Over a period of time, tape is dead, disk has become tape, and SSD has almost become disk. Now, caching data in RAM is the current trend.
Let’s understand why memory-based computing is important and how it provides significant performance benefits.
Figure 2 indicates that data transfer rates from various mediums to the CPU. Disk to CPU is 100 MB/s, SSD to CPU is 600 MB/s, and over a network to CPU is 1 MB to 1 GB/s. However, the RAM to CPU transfer speed is astonishingly fast, which is 10 GB/s. So, the idea is to cache all or partial data in memory so that higher performance can be achieved.
Figure 2: Why memory?
Spark history
Spark started in 2009 as a research project in the UC Berkeley RAD Lab, that later became AMPLab.
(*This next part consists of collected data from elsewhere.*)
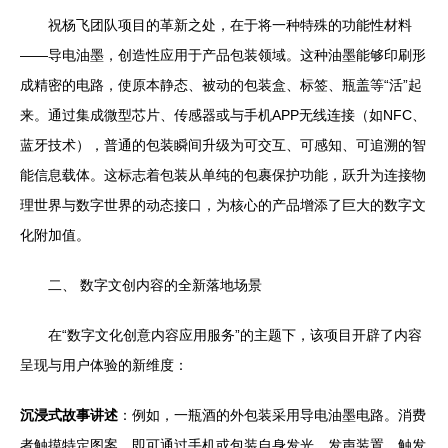
祝杨飞团队项目的革新之处，在于将一种特殊的功能性材料
——导电油墨，创造性应用于产品包装领域。这种油墨能够印刷形
成精密的电路，使原本静态、被动的包装盒、标签、瓶盖等“活”起
来。通过集成微型芯片、传感器或与手机APP无线连接（如NFC、
蓝牙技术），普通的包装瞬间升级为可交互、可感知、可追溯的智
能信息载体。这标志着包装从单纯的包裹保护功能，跃升为连接物
理世界与数字世界的动态接口，为核心的产品增添了巨大的数字文
化附加值。
二、 数字文创内容的全新落地场景
在“数字文化创意内容应用服务”的主题下，该项目开辟了内容
呈现与用户体验的新维度：
沉浸式故事讲述
：例如，一瓶酒的外包装采用导电油墨电路。消费
者触摸特定图案，即可通过手机或包装自身发光、发声装置，触发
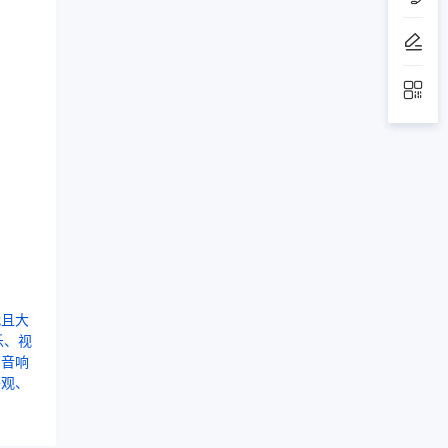
代且大
乐、视
的音响
外观、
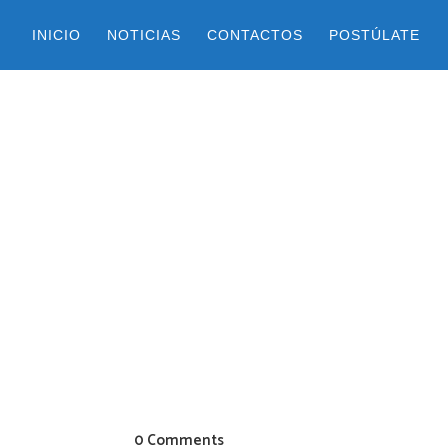
INICIO
NOTICIAS
CONTACTOS
POSTÚLATE
0 Comments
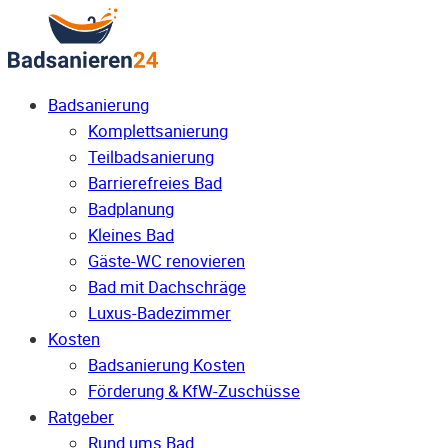
Badsanierung
Komplettsanierung
Teilbadsanierung
Barrierefreies Bad
Badplanung
Kleines Bad
Gäste-WC renovieren
Bad mit Dachschräge
Luxus-Badezimmer
Kosten
Badsanierung Kosten
Förderung & KfW-Zuschüsse
Ratgeber
Rund ums Bad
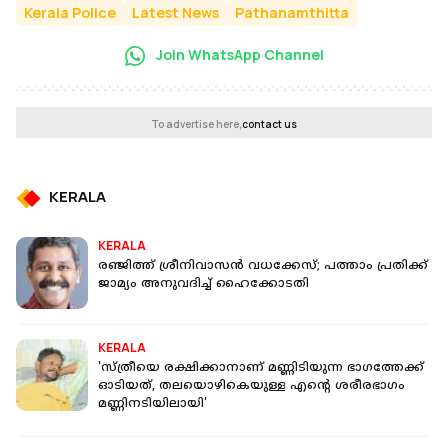
Kerala Police
Latest News
Pathanamthitta
Join WhatsApp Channel
To advertise here,
contact us
KERALA
KERALA
രഞ്ജിത്ത് ശ്രീനിവാസന്‍ വധക്കേസ്; പത്താം പ്രതിക്ക്
ജാമ്യം അനുവദിച്ച് ഹൈക്കോടതി
KERALA
'സ്ത്രീയെ രക്ഷിക്കാനാണ് മണ്ണിടിയുന്ന ഭാഗത്തേക്ക്
ഓടിയത്, തലയൊഴികെയുള്ള എന്റെ ശരീരഭാഗം
മണ്ണിനടിയിലായി'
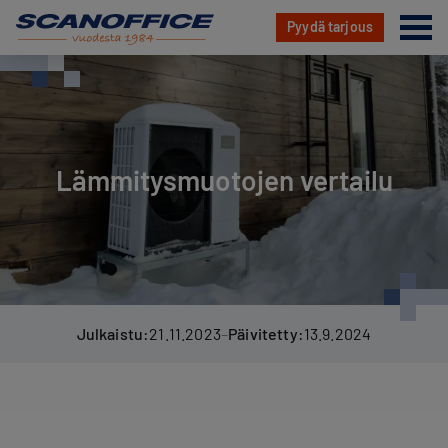
Va
Pyydä tarjous
Hyppää
sisältöön
Lämmitysmuotojen vertailu
Julkaistu:
21.11.2023
–
Päivitetty:
13.9.2024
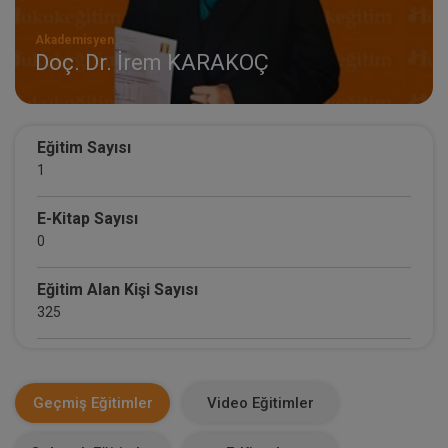
Akademisyen
Doç. Dr. İrem KARAKOÇ
Eğitim Sayısı
1
E-Kitap Sayısı
0
Eğitim Alan Kişi Sayısı
325
E-Kitap Alan Kişi Sayısı
0
Geçmiş Eğitimler
Video Eğitimler
Makale Sayısı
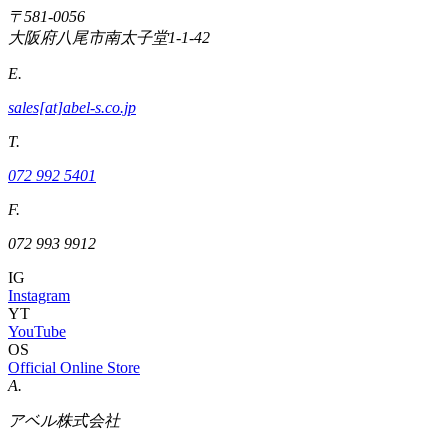
〒581-0056
大阪府八尾市南太子堂1-1-42
E.
sales[at]abel-s.co.jp
T.
072 992 5401
F.
072 993 9912
IG
Instagram
YT
YouTube
OS
Official Online Store
A.
アベル株式会社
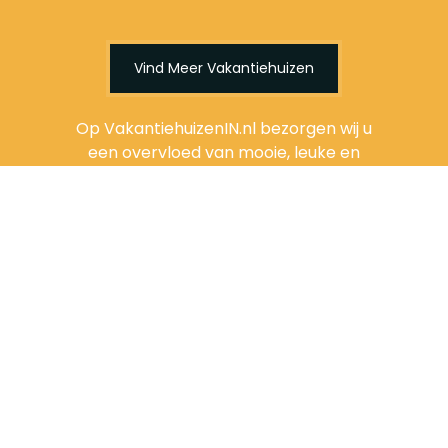
Vind Meer Vakantiehuizen
Op VakantiehuizenIN.nl bezorgen wij u
een overvloed van mooie, leuke en
betaalbare vakantiewoningen in
Cabourg, Frankrijk. U bent op de juiste
plek voor uw vakantiewoning.
Website:
vakantiehuizenIN.nl
Links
The researchers in the lab had previously been working on Hadoop MapReduce and observed that MapReduce was inefficient for iterative and interactive computing jobs. Thus, from the beginning, Spark was designed to be fast for interactive queries and iterative algorithms, bringing in ideas such as support for in-memory storage and efficient fault recovery.
In 2011, AMPLab started to develop high-level components in Spark, such as Shark and Spark Streaming. These components are sometimes referred to as Berkeley Data Analytics Stack (BDAS).
Spark was first open sourced in March 2010 and transferred to the Apache Software Foundation in June 2013, where it is now a top-level project.
In February 2014, it became a top-level project at the Apache Software Foundation. Spark has since become one of the largest open source communities in big data. Now, over 250+ contributors in 50+ organizations are contributing to Spark development. User base has increased tremendously from small companies to Fortune 500 companies.Figure 3 shows the history of Apache Spark:
Figure 3: The history of Apache Spark
What is Apache Spark?
Let’s understand what Apache Spark is and what makes it a force to reckon with in big data analytics:
- Apache Spark is a fast enterprise-grade large-scale data processing, which is interoperable with Apache Hadoop.
- It is written in Scala, which is both an object-oriented and functional programming language that runs in a JVM.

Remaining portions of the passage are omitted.